As can be seen from table 3, the full convolution model proposed herein achieves very good accuracy on each data set, and especially on Tox21 data set, the average of 12 verification results can substantially reach 100% accuracy, which is very necessary for the verification of toxicity. The results for the Abraham and Delaney datasets are less than ideal for Tox21, most likely because the data volume of the dataset is too small to cover all the required training points.

4. Concluding sentence

Experiments were performed on different sets of molecular activity data using a fully convolutional neural network.
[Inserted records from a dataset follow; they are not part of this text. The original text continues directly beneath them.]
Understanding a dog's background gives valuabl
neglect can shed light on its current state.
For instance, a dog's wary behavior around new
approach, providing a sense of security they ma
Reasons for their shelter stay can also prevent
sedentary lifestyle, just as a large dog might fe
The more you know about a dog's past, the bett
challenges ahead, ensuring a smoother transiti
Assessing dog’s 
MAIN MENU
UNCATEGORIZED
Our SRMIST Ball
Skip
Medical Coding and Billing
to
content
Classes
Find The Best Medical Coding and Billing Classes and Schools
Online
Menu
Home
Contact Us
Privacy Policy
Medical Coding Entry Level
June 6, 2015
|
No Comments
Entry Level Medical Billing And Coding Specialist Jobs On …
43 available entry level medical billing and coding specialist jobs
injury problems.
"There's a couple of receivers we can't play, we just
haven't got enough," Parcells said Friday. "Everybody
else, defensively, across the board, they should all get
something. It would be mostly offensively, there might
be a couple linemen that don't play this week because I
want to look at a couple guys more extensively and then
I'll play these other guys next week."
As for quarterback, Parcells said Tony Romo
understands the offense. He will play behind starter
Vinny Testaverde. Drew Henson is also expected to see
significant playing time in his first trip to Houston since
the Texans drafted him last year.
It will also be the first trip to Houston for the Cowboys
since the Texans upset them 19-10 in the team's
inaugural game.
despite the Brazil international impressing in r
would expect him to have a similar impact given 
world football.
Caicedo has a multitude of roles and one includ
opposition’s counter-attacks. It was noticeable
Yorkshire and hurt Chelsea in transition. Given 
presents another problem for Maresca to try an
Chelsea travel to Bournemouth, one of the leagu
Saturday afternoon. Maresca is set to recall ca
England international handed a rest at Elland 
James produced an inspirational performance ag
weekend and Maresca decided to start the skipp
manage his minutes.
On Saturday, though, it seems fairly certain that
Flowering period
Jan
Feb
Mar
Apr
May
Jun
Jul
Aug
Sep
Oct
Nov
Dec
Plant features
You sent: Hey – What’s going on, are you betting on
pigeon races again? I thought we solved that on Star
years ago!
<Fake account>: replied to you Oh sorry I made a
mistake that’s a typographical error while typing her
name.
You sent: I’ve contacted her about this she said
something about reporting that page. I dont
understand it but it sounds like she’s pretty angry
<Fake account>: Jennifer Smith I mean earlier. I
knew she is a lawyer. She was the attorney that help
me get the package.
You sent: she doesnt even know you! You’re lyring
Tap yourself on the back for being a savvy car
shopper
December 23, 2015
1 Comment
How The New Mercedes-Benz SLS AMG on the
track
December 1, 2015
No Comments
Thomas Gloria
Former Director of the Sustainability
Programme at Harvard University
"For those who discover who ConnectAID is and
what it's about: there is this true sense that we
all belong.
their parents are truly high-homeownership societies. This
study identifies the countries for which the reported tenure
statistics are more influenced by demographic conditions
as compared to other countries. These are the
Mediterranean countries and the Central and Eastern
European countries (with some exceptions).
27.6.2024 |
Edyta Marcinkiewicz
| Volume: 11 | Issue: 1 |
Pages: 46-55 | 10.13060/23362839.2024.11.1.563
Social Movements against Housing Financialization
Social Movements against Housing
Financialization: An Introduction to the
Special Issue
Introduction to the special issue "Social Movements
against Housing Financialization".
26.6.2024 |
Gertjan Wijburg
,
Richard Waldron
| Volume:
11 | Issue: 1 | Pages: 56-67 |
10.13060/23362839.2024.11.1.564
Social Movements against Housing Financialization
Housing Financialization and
Experiments show that: compared with the traditional machine learning tool, the full convolution neural network can obtain the best accuracy rate on small data, and the training speed is not obviously reduced.

The above embodiments are only for illustrating the technical idea of the present invention, and the protection scope of the present invention is not limited thereby, and any modifications made on the basis of the technical scheme according to the technical idea of the present invention fall within the protection scope of the present invention.

Claims

1. A universal compound structure-property correlation prediction method based on a neural network is characterized by comprising the following steps:

2. The prediction method of claim 1, wherein: the specific content of the step 1 is as follows: the molecular descriptor is divided into 2 parts, which are respectively corresponding to the molecular fingerprint calculated by the molecular structural formula and the general descriptor, and the 2 parts are connected to form a characteristic vector.

3. The prediction method of claim 1, wherein: in step 2, the architecture of the fully-connected neural network is as follows: the first layer is an input layer, then a plurality of convolution layers are arranged, finally, a full convolution network with the convolution kernel size of [1,1] is used as a classification network, and the mean value of each layer is used for representing the category represented by the layer.

4. The prediction method of claim 1, wherein: in the step 2, a back propagation algorithm or a gradient descent algorithm is adopted to train the data set.

5. The prediction method of claim 1, wherein: in step 2, the training set and the test set are divided in the following manner: 90% of the data set was taken as the training set and 10% of the data set was taken as the test set.